* Input for this task *
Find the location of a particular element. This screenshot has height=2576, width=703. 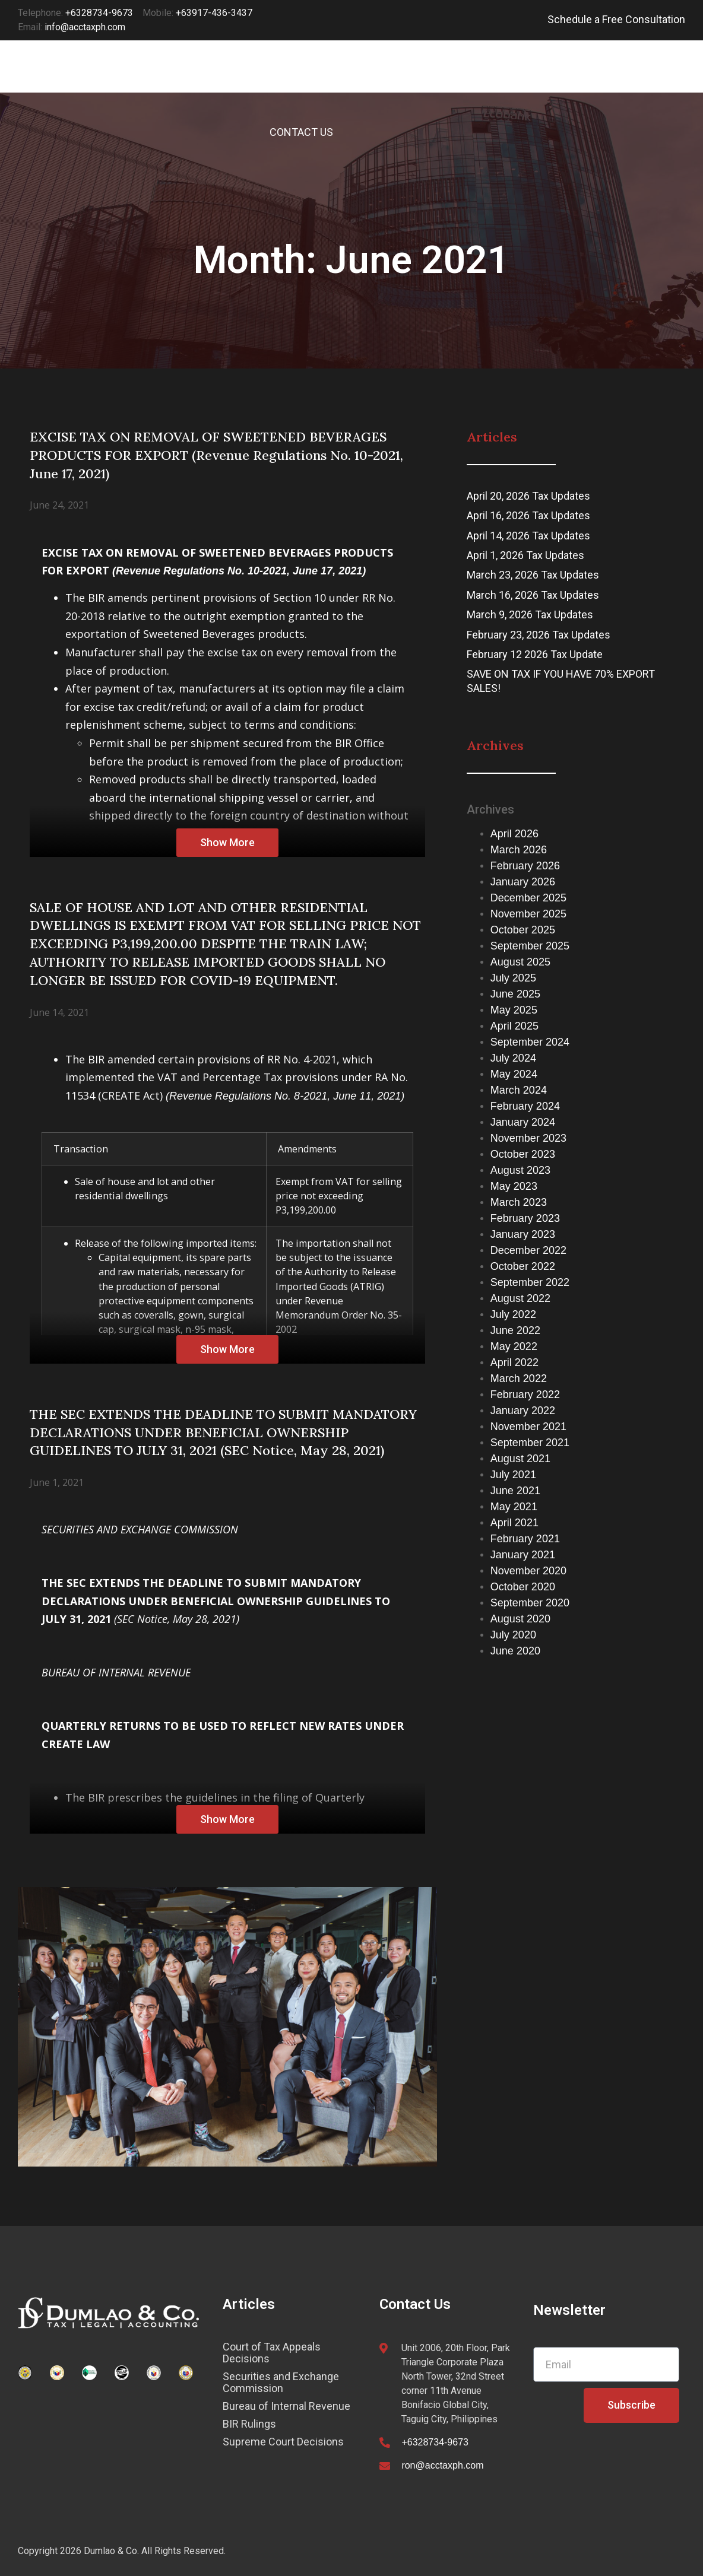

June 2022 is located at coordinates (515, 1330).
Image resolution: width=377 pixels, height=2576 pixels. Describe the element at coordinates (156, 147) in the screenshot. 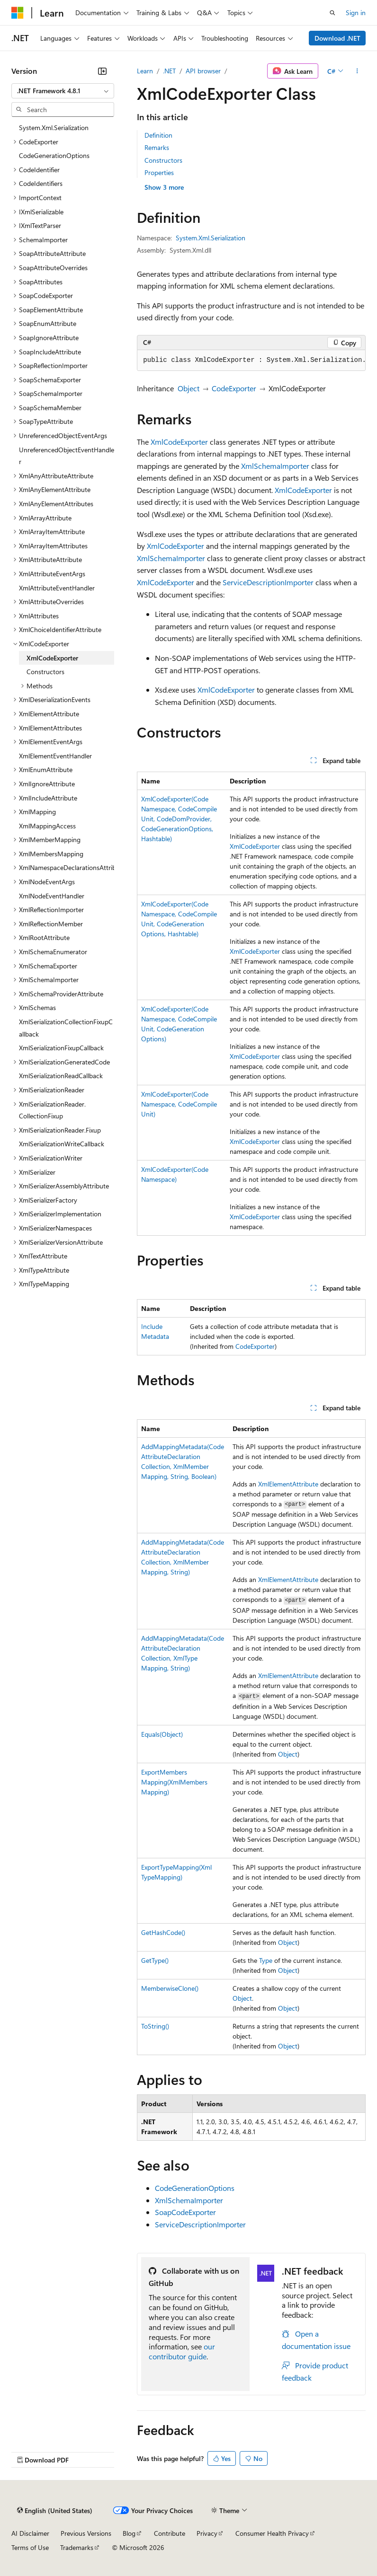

---

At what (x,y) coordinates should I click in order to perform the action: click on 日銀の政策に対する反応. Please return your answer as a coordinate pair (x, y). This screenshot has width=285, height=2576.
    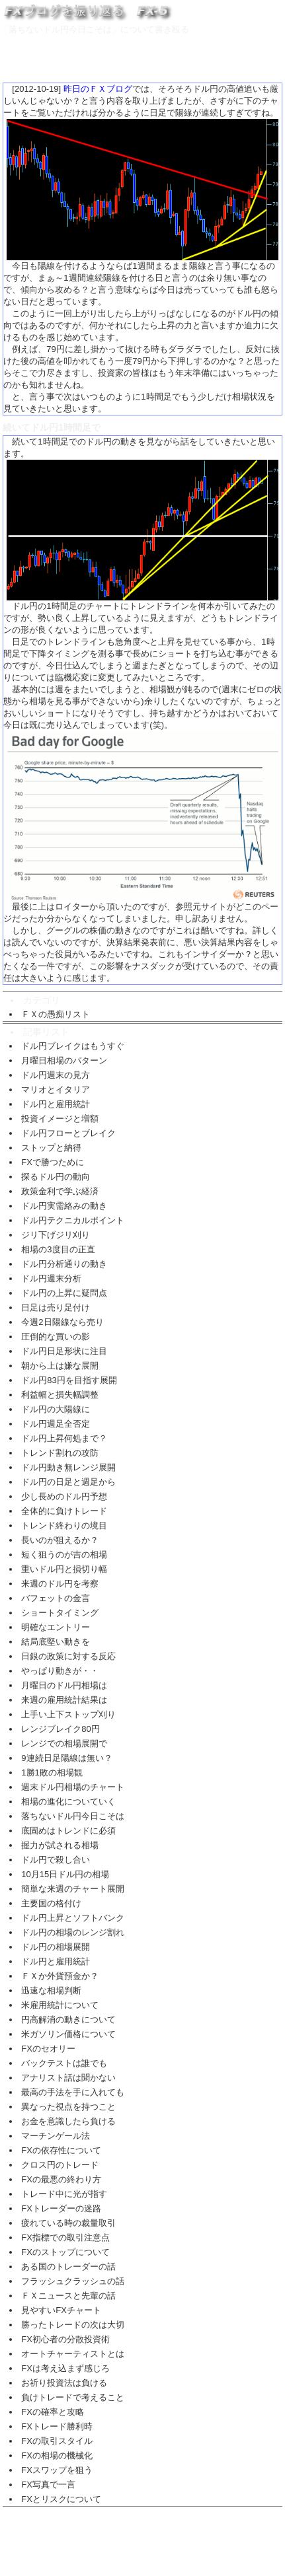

...

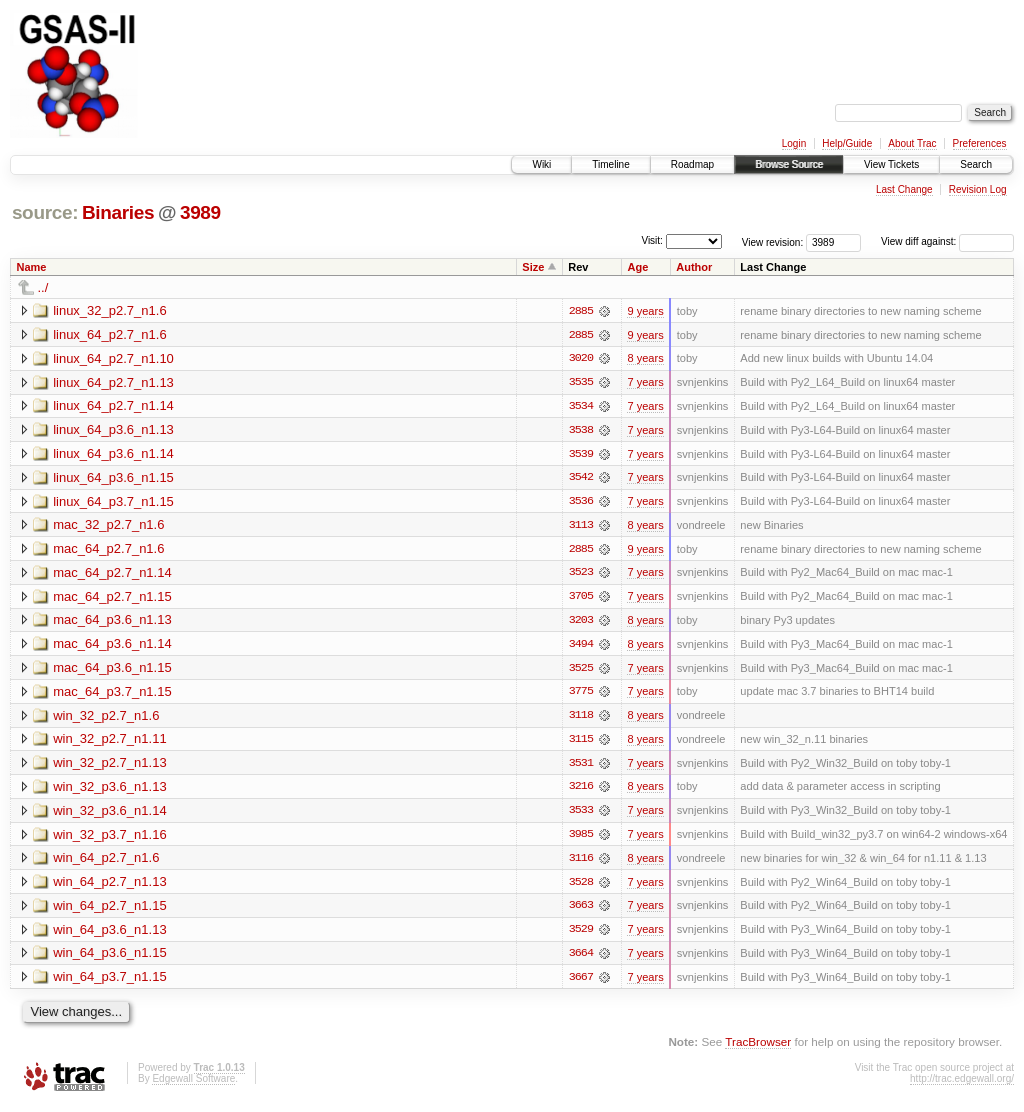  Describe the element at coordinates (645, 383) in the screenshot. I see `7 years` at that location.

* Directions for this task *
Here the job is to copy the stretch of records from the line containing "Find the location" through the line containing "Image resolution: width=377", word for word. Leave every picture out.

* Your response *
Find the location of a particular element. This screenshot has height=2576, width=703. 

June 2022 is located at coordinates (515, 1330).
Image resolution: width=377 pixels, height=2576 pixels. Describe the element at coordinates (156, 147) in the screenshot. 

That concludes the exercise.